Tübingen/Bonn (epd). Heinrich Heine staunte: „Wie Luther zu der Sprache gelangt ist, in der er seine Bibel übersetzte, ist mir bis auf diese Stunde unbegreiflich. Diese Schriftsprache gibt unserem politisch und religiös zerstückelten Deutschland eine literarische Einheit“, schrieb der Dichter im 19. Jahrhundert. Der Bonner Germanist Werner Besch nennt die Lutherbibel gar den „wichtigsten Steuerungsfaktor“ der deutschen Sprachgeschichte. Sie schuf aus einzelnen Dialekten ein verbindendes Medium – vereinte Friesen, Bayern, Sachsen und Schwaben unterm gleichen Wortklang.

Vor mehr als 500 Jahren, im Dezember 1521, begann der Reformator auf der Wartburg mit der Übersetzung des Neuen Testaments vor allem aus dem Griechischen ins Deutsche. Seine Methode? Radikal einfach: Er schaute dem Volk aufs Maul. Martin Luther lauschte der Sprache auf den Märkten, in den Gassen, beim Handwerk – und fragte Knappe und Magd, wie sie sprechen. Die Bibel sollte klingen wie das Leben selbst.
Dass Luthers Sprache bis heute nachhallt, merken viele gar nicht: Sie sagen „ein Stein des Anstoßes“ (1. Petrus 2,8), „das Licht unter den Scheffel stellen“ (Matthäus 5,15), „niemand kann zwei Herren dienen“ (Matthäus 6,24) oder „Perlen vor die Säue werfen“ (Matthäus 7,6) – und benutzen damit Redewendungen, die Luther in die Alltagssprache gesät hat.

Viele Begriffe sind seine Sprachschöpfung: „Morgenland“, „Feuereifer“, „Langmut“, „Lästermaul“, „Lückenbüßer“, „Herzenslust“, „gastfrei“, „frohgemut“, „wetterwendisch“. Sie waren vor Luther unbekannt und prägen seit 1522 das deutsche Vokabular mit. Auch Alltagsformeln wie „sein Herz ausschütten“ (Psalm 62,9), „die Zunge im Zaum halten“ (Jakobus 3,2) und „ein Herz und eine Seele sein“ (Apostelgeschichte 4,32) gehen auf den Reformator zurück.

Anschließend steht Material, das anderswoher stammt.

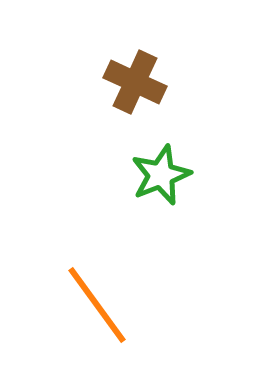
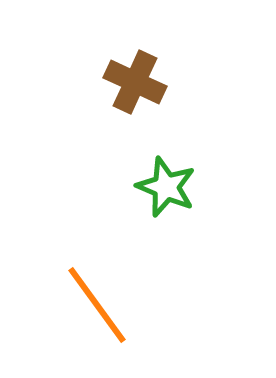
green star: moved 5 px right, 12 px down; rotated 28 degrees counterclockwise
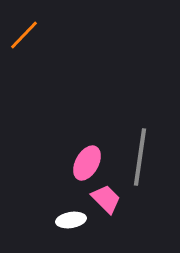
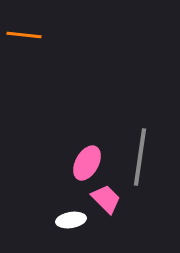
orange line: rotated 52 degrees clockwise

Für den 2022 gestorbenen Journalisten Wolf Schneider war Luther das Vorbild für Verständlichkeit und Wortkraft schlechthin: Seine Sprache erreiche Laien wie Gelehrte. Schneider empfahl Journalisten und Pfarrern wiederholt, täglich in der Lutherbibel zu lesen, um sich ein Beispiel an deren Sprachstil zu nehmen. Schlichtheit, Bildkraft, Wahrhaftigkeit – darum gehe es. Schneider kritisierte den „akademischen Hochmut“ zahlreicher kirchlicher Verlautbarungen: Worte wie „Apostolizität“ oder „kybernetisch-missionarische Kompetenz“ seien die „Pest“ für eine verständliche Sprache. Luther habe gezeigt, dass sich Schwieriges stets einfach sagen lasse.
 


„Die neue Konfession und ihr Haupttext, die Bibel, sollten alle erreichen. Darum wählte Luther immer landläufige Ausdrucksweisen“, erklärt der Tübinger Rhetorik-Professor Joachim Knape. Seine bildmächtigen Formulierungen gingen ins Ohr und blieben fürs Leben: poetisch und konkret zugleich. Knape schildert, wie das gelang: „Damals las man alles laut, auch wenn man allein war“, sagt der Rhetorik-Professor und fügt hinzu: „Luther kontrollierte damit die Eingängigkeit der deutschen Übersetzung beim Hörlesen.“

Bei modernen Bibelüberarbeitungen fehle oft diese Musikalität, kritisiert der Tübinger Professor: Aus dem knappen „Ärgernis“ (Matthäus 18,7) werden da langatmige, mehrsilbige „Verführungen“. Knape: „Das ist nicht das Produkt eines rhetorisch an seine Hörer denkenden Predigers, sondern es ist ein Produkt modernen, uninspirierten und grauen Philologentums.“ Damit ruiniere man Luthers rhetorische Schlagkraft.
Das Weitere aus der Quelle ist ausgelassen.